Records from a collection
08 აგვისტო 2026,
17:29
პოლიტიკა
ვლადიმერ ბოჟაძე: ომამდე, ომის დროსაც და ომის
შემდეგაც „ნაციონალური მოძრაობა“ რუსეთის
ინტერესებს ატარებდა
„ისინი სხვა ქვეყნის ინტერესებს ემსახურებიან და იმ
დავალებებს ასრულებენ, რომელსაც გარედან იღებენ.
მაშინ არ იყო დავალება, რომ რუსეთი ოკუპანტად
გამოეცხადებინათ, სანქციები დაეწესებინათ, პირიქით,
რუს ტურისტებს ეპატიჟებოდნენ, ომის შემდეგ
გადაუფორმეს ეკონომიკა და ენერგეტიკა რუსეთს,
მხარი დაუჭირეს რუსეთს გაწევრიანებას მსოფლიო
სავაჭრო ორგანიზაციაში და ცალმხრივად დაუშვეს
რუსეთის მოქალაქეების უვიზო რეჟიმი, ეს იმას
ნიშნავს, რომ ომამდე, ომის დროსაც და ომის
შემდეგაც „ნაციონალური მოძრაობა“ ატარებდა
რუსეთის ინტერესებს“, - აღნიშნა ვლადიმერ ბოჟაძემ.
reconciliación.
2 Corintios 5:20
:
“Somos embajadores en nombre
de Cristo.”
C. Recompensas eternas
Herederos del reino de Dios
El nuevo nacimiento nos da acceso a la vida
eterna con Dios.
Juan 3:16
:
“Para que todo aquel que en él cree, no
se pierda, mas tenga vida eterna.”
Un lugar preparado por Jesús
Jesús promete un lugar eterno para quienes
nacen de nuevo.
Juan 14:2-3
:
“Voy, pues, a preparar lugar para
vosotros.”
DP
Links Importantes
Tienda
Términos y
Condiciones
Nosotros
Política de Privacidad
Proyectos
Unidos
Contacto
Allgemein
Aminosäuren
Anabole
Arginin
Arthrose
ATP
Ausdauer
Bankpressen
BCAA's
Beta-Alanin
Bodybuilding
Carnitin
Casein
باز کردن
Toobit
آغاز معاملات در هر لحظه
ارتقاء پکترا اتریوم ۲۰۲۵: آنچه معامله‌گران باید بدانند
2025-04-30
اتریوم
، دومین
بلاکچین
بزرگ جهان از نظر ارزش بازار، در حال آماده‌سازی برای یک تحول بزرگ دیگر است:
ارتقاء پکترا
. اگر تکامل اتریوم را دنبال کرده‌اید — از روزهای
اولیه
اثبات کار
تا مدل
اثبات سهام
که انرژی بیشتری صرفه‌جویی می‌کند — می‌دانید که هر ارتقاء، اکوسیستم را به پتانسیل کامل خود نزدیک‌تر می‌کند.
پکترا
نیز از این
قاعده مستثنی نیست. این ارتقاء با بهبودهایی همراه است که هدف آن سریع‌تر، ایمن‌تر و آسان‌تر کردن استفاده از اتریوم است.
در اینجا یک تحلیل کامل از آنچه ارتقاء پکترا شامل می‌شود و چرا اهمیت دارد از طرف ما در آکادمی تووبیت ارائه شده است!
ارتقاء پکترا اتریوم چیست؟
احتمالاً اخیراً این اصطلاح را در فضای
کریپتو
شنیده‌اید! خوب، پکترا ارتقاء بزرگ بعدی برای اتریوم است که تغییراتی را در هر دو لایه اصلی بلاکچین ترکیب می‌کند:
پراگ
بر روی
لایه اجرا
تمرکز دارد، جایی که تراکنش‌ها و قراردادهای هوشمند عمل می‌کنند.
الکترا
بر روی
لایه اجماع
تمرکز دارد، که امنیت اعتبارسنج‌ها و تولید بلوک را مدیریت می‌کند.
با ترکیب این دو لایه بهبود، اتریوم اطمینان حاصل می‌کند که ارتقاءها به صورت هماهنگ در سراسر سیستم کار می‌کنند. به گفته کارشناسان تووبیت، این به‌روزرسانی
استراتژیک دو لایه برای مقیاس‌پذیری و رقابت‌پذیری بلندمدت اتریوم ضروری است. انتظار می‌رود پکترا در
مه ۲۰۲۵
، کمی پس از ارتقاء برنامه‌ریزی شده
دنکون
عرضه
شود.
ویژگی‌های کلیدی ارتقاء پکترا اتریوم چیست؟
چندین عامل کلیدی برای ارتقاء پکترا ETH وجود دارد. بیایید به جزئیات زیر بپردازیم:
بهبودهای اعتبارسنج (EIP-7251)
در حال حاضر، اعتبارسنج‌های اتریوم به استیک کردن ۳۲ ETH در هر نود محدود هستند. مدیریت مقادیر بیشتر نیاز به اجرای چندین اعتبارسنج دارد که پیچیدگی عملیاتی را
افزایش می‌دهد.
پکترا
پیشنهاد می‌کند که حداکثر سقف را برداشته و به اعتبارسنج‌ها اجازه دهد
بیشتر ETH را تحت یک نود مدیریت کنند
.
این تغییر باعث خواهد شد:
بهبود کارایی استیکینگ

▶ The task
Restate every line of the data above exactly as it was written.

▶ Result below
08 აგვისტო 2026,
17:29
პოლიტიკა
ვლადიმერ ბოჟაძე: ომამდე, ომის დროსაც და ომის
შემდეგაც „ნაციონალური მოძრაობა“ რუსეთის
ინტერესებს ატარებდა
„ისინი სხვა ქვეყნის ინტერესებს ემსახურებიან და იმ
დავალებებს ასრულებენ, რომელსაც გარედან იღებენ.
მაშინ არ იყო დავალება, რომ რუსეთი ოკუპანტად
გამოეცხადებინათ, სანქციები დაეწესებინათ, პირიქით,
რუს ტურისტებს ეპატიჟებოდნენ, ომის შემდეგ
გადაუფორმეს ეკონომიკა და ენერგეტიკა რუსეთს,
მხარი დაუჭირეს რუსეთს გაწევრიანებას მსოფლიო
სავაჭრო ორგანიზაციაში და ცალმხრივად დაუშვეს
რუსეთის მოქალაქეების უვიზო რეჟიმი, ეს იმას
ნიშნავს, რომ ომამდე, ომის დროსაც და ომის
შემდეგაც „ნაციონალური მოძრაობა“ ატარებდა
რუსეთის ინტერესებს“, - აღნიშნა ვლადიმერ ბოჟაძემ.
reconciliación.
2 Corintios 5:20
:
“Somos embajadores en nombre
de Cristo.”
C. Recompensas eternas
Herederos del reino de Dios
El nuevo nacimiento nos da acceso a la vida
eterna con Dios.
Juan 3:16
:
“Para que todo aquel que en él cree, no
se pierda, mas tenga vida eterna.”
Un lugar preparado por Jesús
Jesús promete un lugar eterno para quienes
nacen de nuevo.
Juan 14:2-3
:
“Voy, pues, a preparar lugar para
vosotros.”
DP
Links Importantes
Tienda
Términos y
Condiciones
Nosotros
Política de Privacidad
Proyectos
Unidos
Contacto
Allgemein
Aminosäuren
Anabole
Arginin
Arthrose
ATP
Ausdauer
Bankpressen
BCAA's
Beta-Alanin
Bodybuilding
Carnitin
Casein
باز کردن
Toobit
آغاز معاملات در هر لحظه
ارتقاء پکترا اتریوم ۲۰۲۵: آنچه معامله‌گران باید بدانند
2025-04-30
اتریوم
، دومین
بلاکچین
بزرگ جهان از نظر ارزش بازار، در حال آماده‌سازی برای یک تحول بزرگ دیگر است:
ارتقاء پکترا
. اگر تکامل اتریوم را دنبال کرده‌اید — از روزهای
اولیه
اثبات کار
تا مدل
اثبات سهام
که انرژی بیشتری صرفه‌جویی می‌کند — می‌دانید که هر ارتقاء، اکوسیستم را به پتانسیل کامل خود نزدیک‌تر می‌کند.
پکترا
نیز از این
قاعده مستثنی نیست. این ارتقاء با بهبودهایی همراه است که هدف آن سریع‌تر، ایمن‌تر و آسان‌تر کردن استفاده از اتریوم است.
در اینجا یک تحلیل کامل از آنچه ارتقاء پکترا شامل می‌شود و چرا اهمیت دارد از طرف ما در آکادمی تووبیت ارائه شده است!
ارتقاء پکترا اتریوم چیست؟
احتمالاً اخیراً این اصطلاح را در فضای
کریپتو
شنیده‌اید! خوب، پکترا ارتقاء بزرگ بعدی برای اتریوم است که تغییراتی را در هر دو لایه اصلی بلاکچین ترکیب می‌کند:
پراگ
بر روی
لایه اجرا
تمرکز دارد، جایی که تراکنش‌ها و قراردادهای هوشمند عمل می‌کنند.
الکترا
بر روی
لایه اجماع
تمرکز دارد، که امنیت اعتبارسنج‌ها و تولید بلوک را مدیریت می‌کند.
با ترکیب این دو لایه بهبود، اتریوم اطمینان حاصل می‌کند که ارتقاءها به صورت هماهنگ در سراسر سیستم کار می‌کنند. به گفته کارشناسان تووبیت، این به‌روزرسانی
استراتژیک دو لایه برای مقیاس‌پذیری و رقابت‌پذیری بلندمدت اتریوم ضروری است. انتظار می‌رود پکترا در
مه ۲۰۲۵
، کمی پس از ارتقاء برنامه‌ریزی شده
دنکون
عرضه
شود.
ویژگی‌های کلیدی ارتقاء پکترا اتریوم چیست؟
چندین عامل کلیدی برای ارتقاء پکترا ETH وجود دارد. بیایید به جزئیات زیر بپردازیم:
بهبودهای اعتبارسنج (EIP-7251)
در حال حاضر، اعتبارسنج‌های اتریوم به استیک کردن ۳۲ ETH در هر نود محدود هستند. مدیریت مقادیر بیشتر نیاز به اجرای چندین اعتبارسنج دارد که پیچیدگی عملیاتی را
افزایش می‌دهد.
پکترا
پیشنهاد می‌کند که حداکثر سقف را برداشته و به اعتبارسنج‌ها اجازه دهد
بیشتر ETH را تحت یک نود مدیریت کنند
.
این تغییر باعث خواهد شد:
بهبود کارایی استیکینگ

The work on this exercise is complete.